TASK BRIEF: Please output exactly the lines from the one that holds "New Jay Garden" through the final line of the data, and nothing else; leave out any pictures.

[Page-level text extractions]
━━━━

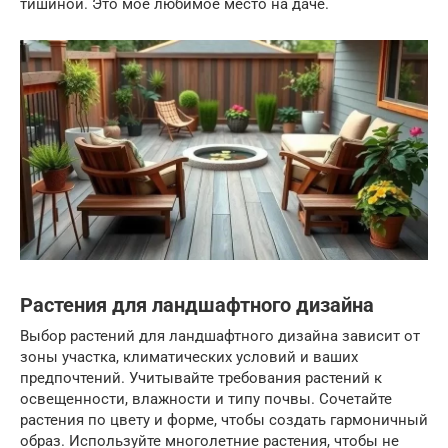
тишиной. Это мое любимое место на даче.
Растения для ландшафтного дизайна
Выбор растений для ландшафтного дизайна зависит от
зоны участка, климатических условий и ваших
предпочтений. Учитывайте требования растений к
освещенности, влажности и типу почвы. Сочетайте
растения по цвету и форме, чтобы создать гармоничный
образ. Используйте многолетние растения, чтобы не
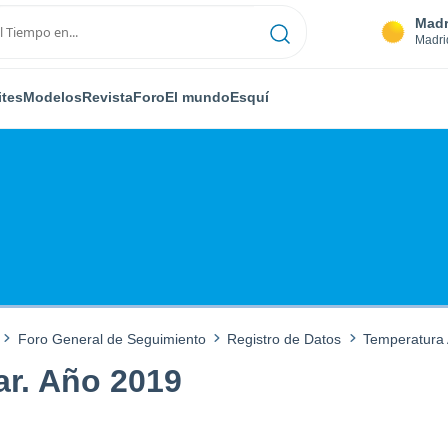
Madr
Madri
ites
Modelos
Revista
Foro
El mundo
Esquí
Foro General de Seguimiento
Registro de Datos
Temperatura 
ar. Año 2019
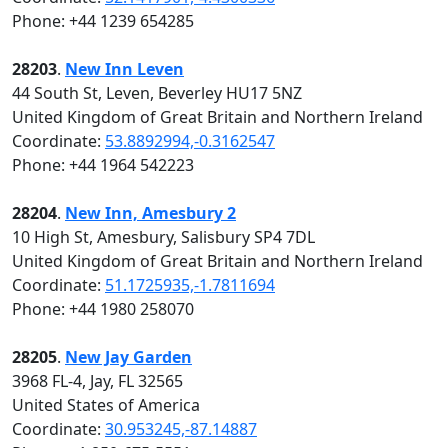
Phone: +44 1239 654285
28203
.
New Inn Leven
44 South St, Leven, Beverley HU17 5NZ
United Kingdom of Great Britain and Northern Ireland
Coordinate:
53.8892994,-0.3162547
Phone: +44 1964 542223
28204
.
New Inn, Amesbury 2
10 High St, Amesbury, Salisbury SP4 7DL
United Kingdom of Great Britain and Northern Ireland
Coordinate:
51.1725935,-1.7811694
Phone: +44 1980 258070
28205
.
New Jay Garden
3968 FL-4, Jay, FL 32565
United States of America
Coordinate:
30.953245,-87.14887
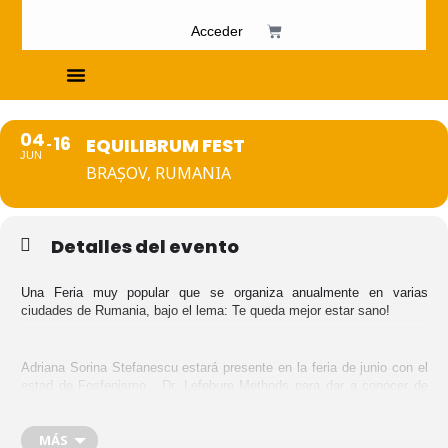
Acceder
Cursos de Fosfenismo
04
16
EQUILIBRUM FEST
JUN
BRAȘOV, RUMANIA
Detalles del evento
Una Feria muy popular que se organiza anualmente en varias
ciudades de Rumania, bajo el lema: Te queda mejor estar sano!
Adriana Sorina Stefanescu estará presente en la feria de junio con el
estad de Fosfenismo , Dr. Lefebure Methods para dar a conocer de
primera mano los beneficios de la luz natural y de los Fosfenos para
mejorar y equilibrar nuestra vida.
MÁS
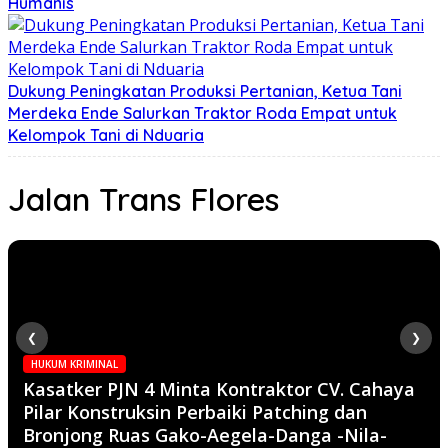
Humanis
Dukung Peningkatan Produksi Pertanian, Ketua Tani
Merdeka Ende Salurkan Traktor Roda Empat untuk
Kelompok Tani di Nduaria
Jalan Trans Flores
❮
❯
HUKUM KRIMINAL
Kasatker PJN 4 Minta Kontraktor CV. Cahaya
Pilar Konstruksin Perbaiki Patching dan
Bronjong Ruas Gako-Aegela-Danga -Nila-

━━━━

RESPONSE AREA:
New Jay Garden
3968 FL-4, Jay, FL 32565
United States of America
Coordinate:
30.953245,-87.14887
Acceder
Cursos de Fosfenismo
04
16
EQUILIBRUM FEST
JUN
BRAȘOV, RUMANIA
Detalles del evento
Una Feria muy popular que se organiza anualmente en varias
ciudades de Rumania, bajo el lema: Te queda mejor estar sano!
Adriana Sorina Stefanescu estará presente en la feria de junio con el
estad de Fosfenismo , Dr. Lefebure Methods para dar a conocer de
primera mano los beneficios de la luz natural y de los Fosfenos para
mejorar y equilibrar nuestra vida.
MÁS
Humanis
Dukung Peningkatan Produksi Pertanian, Ketua Tani
Merdeka Ende Salurkan Traktor Roda Empat untuk
Kelompok Tani di Nduaria
Jalan Trans Flores
❮
❯
HUKUM KRIMINAL
Kasatker PJN 4 Minta Kontraktor CV. Cahaya
Pilar Konstruksin Perbaiki Patching dan
Bronjong Ruas Gako-Aegela-Danga -Nila-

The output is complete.